Expiring Medication Packaging to announce not to take the medicine
Instead of the usual Medication Packaging that we are used to and can see in the image, a lot of people have problems with seeing the expiry dates printed on the back of the Medication Packaging. The new invention is to have marks on the back of Medication Packaging that is obviously spotted. The gadget will prevent people to take the medications that are expired as they will not benefit from the medications.
The new packaging would use a multi-layered material featuring the standard label layer on top, and a sub-layer with the expiration warning message. In between these layers would be a diffusible material that lets the ink from the bottom layer seep through over time, eventually revealing when the meds were expired.
The approach not only helps prevent consumers from taking expired medication, in theory it would also make it very difficult for shady retailers to sell medicine that’s past its prime.
Terumo’s Upwalk Toe Lifting Socks
The new socks prevent the elder people from falling, as the old people can have several diseases that can cause a lot of falling. The Huge German medical Terumo has announced about the new sock.
The Upwalk brand of socks features different stitching on top and the bottom so that there’s more give on the bottom and more pull on top, resulting in lifted toes. According to the video below, though Japanese folks like to walk around in their socks at home, the Upwalk socks do their magic even while wearing shoes.

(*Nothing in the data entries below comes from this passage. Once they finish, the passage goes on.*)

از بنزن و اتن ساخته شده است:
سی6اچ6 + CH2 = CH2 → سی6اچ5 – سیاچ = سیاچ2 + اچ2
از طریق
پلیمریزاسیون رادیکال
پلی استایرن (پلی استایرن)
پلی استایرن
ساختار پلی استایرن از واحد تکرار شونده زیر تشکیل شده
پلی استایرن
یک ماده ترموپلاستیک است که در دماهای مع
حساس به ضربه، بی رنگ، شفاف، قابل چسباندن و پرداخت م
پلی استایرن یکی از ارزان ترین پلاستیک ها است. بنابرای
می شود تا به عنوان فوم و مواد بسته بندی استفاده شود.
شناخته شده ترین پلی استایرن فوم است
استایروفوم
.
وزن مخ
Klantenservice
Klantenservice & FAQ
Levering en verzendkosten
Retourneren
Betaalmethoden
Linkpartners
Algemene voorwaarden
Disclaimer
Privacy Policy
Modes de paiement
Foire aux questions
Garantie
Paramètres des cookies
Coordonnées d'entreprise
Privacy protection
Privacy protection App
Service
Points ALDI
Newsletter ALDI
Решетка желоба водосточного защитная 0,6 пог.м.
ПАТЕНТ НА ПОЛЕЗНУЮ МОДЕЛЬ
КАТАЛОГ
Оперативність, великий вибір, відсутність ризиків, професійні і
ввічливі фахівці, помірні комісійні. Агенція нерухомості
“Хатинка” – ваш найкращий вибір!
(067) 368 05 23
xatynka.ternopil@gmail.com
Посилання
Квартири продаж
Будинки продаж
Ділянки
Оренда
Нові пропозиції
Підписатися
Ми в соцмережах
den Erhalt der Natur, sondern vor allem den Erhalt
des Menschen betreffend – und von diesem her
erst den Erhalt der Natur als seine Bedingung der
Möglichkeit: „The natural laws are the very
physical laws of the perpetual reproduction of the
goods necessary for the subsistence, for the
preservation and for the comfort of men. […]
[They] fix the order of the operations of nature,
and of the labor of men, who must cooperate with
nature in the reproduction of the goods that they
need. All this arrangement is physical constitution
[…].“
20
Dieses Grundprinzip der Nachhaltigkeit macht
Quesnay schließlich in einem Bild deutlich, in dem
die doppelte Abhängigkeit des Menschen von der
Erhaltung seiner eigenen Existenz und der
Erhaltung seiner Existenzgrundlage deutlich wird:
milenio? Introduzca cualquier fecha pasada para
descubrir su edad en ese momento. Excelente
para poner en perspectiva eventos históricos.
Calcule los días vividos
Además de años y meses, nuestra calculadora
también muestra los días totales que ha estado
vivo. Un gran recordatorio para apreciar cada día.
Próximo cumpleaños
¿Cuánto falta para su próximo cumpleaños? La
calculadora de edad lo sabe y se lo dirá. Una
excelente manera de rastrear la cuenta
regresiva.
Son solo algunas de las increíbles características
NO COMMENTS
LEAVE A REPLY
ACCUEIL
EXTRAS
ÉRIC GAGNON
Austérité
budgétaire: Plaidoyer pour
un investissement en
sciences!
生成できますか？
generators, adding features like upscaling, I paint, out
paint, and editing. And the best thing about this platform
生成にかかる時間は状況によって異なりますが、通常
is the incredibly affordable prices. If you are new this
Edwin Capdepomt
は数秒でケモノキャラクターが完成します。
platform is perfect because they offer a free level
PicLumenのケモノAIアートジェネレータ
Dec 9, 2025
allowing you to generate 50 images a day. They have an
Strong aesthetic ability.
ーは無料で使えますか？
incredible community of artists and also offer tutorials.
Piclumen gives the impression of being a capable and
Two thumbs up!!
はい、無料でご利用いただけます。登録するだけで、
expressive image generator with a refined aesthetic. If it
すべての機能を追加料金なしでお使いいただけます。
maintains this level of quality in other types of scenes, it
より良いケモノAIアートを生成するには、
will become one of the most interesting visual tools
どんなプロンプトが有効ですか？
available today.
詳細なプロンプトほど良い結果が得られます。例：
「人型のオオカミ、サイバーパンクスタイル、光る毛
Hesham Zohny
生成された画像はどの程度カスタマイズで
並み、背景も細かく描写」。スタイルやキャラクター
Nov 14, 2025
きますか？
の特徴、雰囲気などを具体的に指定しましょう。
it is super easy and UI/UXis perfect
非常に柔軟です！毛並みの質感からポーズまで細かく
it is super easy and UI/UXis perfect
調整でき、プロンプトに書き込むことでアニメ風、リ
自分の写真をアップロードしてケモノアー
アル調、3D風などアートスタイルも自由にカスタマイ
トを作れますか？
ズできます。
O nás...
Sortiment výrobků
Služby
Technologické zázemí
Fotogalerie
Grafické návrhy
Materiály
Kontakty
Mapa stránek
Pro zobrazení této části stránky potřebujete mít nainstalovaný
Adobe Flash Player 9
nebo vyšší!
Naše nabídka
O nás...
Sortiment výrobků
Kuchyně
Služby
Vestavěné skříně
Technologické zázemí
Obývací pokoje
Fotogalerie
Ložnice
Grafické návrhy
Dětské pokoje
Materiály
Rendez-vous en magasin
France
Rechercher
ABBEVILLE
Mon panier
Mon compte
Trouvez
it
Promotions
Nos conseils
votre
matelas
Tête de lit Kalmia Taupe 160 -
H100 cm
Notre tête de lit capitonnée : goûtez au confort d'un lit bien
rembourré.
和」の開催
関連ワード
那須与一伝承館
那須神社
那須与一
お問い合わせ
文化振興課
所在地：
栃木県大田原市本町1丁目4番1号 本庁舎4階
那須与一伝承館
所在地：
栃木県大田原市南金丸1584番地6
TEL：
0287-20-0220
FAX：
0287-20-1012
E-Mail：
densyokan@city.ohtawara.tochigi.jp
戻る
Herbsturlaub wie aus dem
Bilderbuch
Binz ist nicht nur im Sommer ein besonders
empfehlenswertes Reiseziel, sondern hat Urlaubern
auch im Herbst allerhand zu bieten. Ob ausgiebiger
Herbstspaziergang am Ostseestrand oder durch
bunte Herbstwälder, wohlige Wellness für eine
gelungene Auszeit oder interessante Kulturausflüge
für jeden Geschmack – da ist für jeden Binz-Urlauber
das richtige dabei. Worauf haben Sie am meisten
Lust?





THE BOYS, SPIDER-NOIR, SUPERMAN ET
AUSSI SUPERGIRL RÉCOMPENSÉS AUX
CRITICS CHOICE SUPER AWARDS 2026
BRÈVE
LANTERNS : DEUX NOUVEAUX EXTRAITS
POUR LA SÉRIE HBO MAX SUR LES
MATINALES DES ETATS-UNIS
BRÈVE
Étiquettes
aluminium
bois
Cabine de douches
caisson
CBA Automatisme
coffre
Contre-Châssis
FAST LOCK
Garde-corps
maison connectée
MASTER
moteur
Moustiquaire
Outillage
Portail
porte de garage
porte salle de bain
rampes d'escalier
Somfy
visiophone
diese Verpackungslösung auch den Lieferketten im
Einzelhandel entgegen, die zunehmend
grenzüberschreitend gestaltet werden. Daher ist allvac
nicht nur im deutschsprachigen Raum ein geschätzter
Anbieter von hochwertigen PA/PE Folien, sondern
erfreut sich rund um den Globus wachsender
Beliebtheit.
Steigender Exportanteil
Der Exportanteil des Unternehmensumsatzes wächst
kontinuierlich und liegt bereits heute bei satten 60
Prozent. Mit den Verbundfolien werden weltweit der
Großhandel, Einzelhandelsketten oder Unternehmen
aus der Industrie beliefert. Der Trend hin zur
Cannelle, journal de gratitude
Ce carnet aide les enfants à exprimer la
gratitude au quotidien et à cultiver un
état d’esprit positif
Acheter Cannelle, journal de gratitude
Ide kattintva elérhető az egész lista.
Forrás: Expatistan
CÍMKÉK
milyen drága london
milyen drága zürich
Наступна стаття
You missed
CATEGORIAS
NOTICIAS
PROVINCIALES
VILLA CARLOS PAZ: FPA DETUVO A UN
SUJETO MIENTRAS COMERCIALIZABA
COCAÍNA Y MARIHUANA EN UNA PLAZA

Smart spoon for Parkinson’s tremors
People who suffers the Parkinson’s disease have alot of problems when eating, there has been many gadgets invented in the last years, but the new gadget might be the best.
The Liftware spoon constantly steadies itself thanks to an embedded computer that takes the motion signals detected by the sensors, identifies the user’s tremor, and then moves the spoon in the opposite direction of that tremor. The company reports that lab tests showed a more than 70 percent reduction in tremors.